Vous savez, j’ai toujours été un artiste, et au cours de mes nombreux voyages, j’ai passé beaucoup de temps à Paris, et l’idée d’y retourner pour créér un parc et vivre là bas était une opportunité immense que je ne voulais pas rater.
Il y avait de plus l’implication de la haute hiérarchie, particulièrement Michael Eisner, Frank Wells et Jeffrey Katzenberg… On les voyait tout le temps ! Ils étaient toujours à Imagineering, derrière nous en permanence… Je dirais que ces années furent notre age d’or, à partir de 84/85.
Donc, j’ai sauté sur l’opportunité de travailler à Paris. Je pensais que ça serait génial, et ça a été fabuleux. Tony Baxter était le créateur exécutif en charge, et vous le savez, Tony est plongé à 100% dans Disney… Et les producteurs, même si ils ont parfois changé étaient vous le savez, Eddie Sotto sur Main Street, Tom Morris à Fantasyland, Chris Tietz à Adventureland et Jeff Burke pour Frontierland, car nous avions décidé de faire un grand Frontierland.
Donc j’étais plutôt à l’aise à Discoveryland car j’étais entouré par Eddie Sotto et Tom Morris, et par conséquent on ne pouvait pas trop dériver.
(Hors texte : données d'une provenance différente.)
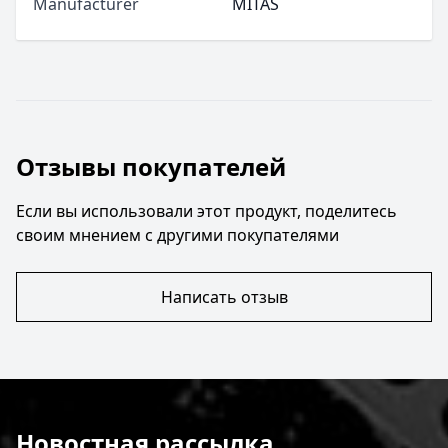
Manufacturer
MITAS
Отзывы покупателей
Если вы использовали этот продукт, поделитесь
своим мнением с другими покупателями
Написать отзыв
Новостная рассылка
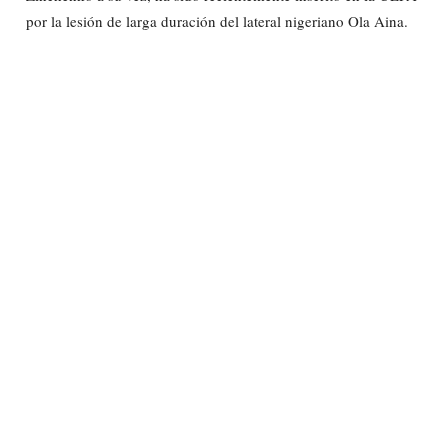
por la lesión de larga duración del lateral nigeriano Ola Aina.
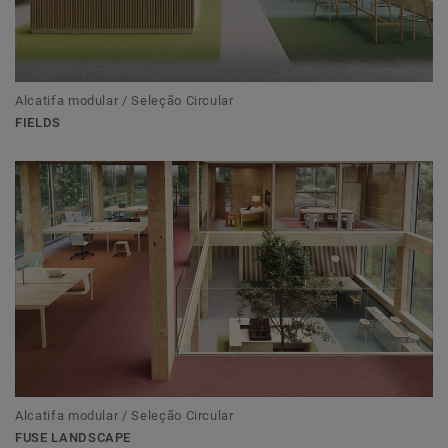
Alcatifa modular / Seleção Circular
FIELDS
Alcatifa modular / Seleção Circular
FUSE LANDSCAPE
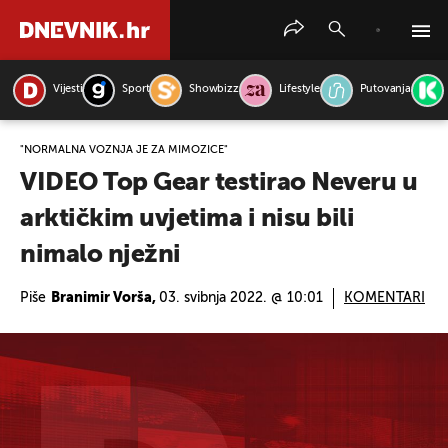
Vijesti
Sport
Showbizz
Lifestyle
Putovanja
PRETRAŽITE VIJESTI
"NORMALNA VOŽNJA JE ZA MIMOZICE"
VIDEO Top Gear testirao Neveru u
arktičkim uvjetima i nisu bili
nimalo nježni
Piše
Branimir Vorša,
03. svibnja 2022. @ 10:01
KOMENTARI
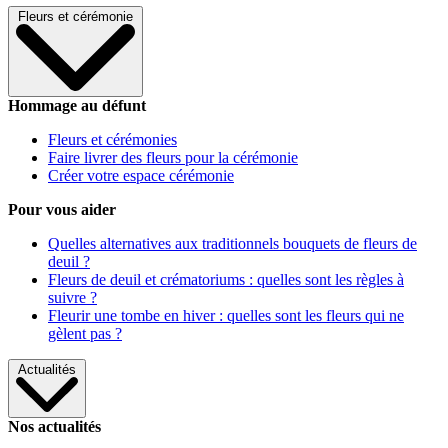
Fleurs et cérémonie
Hommage au défunt
Fleurs et cérémonies
Faire livrer des fleurs pour la cérémonie
Créer votre espace cérémonie
Pour vous aider
Quelles alternatives aux traditionnels bouquets de fleurs de
deuil ?
Fleurs de deuil et crématoriums : quelles sont les règles à
suivre ?
Fleurir une tombe en hiver : quelles sont les fleurs qui ne
gèlent pas ?
Actualités
Nos actualités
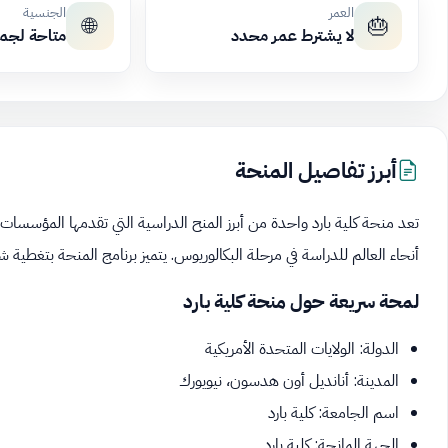
العمر
الجنسية
🌐
🎂
لا يشترط عمر محدد
متاحة لجم
أبرز تفاصيل المنحة
تعد منحة كلية بارد واحدة من أبرز المنح الدراسية التي تقدمها المؤسسا
أنحاء العالم للدراسة في مرحلة البكالوريوس. يتميز برنامج المنحة بتغطية 
لمحة سريعة حول منحة كلية بارد
الدولة: الولايات المتحدة الأمريكية
المدينة: أنانديل أون هدسون، نيويورك
اسم الجامعة: كلية بارد
الجهة المانحة: كلية بارد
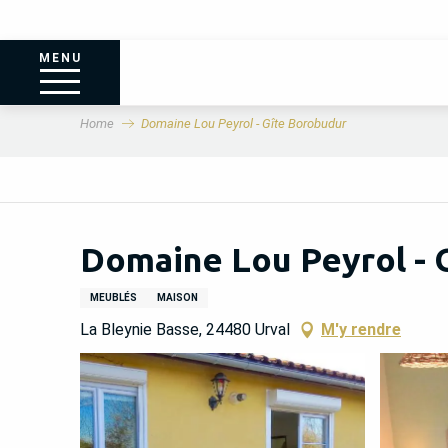
MENU
Home
Domaine Lou Peyrol - Gîte Borobudur
Domaine Lou Peyrol - 
MEUBLÉS
MAISON
La Bleynie Basse, 24480 Urval
M'y rendre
C’était génial, on a tout d’abord commencé nos voyages de recherche. On a appris beaucoup, notamment que partout où on allait, le « marlboro man » était une icône. Par conséquent, toute l’expérience « far-west » allait être un gros succès. Donc on savait ce qu’il fallait faire pour Frontierland.
Du point de vue Fantasyland, vous le savez bien, toutes les histoires originelles de Walt Disney viennent de l’Europe : la Belle au bois dormant, Blanche-Neige… La base vient d’ici. On savait donc aussi que Fantasyland allait être solide.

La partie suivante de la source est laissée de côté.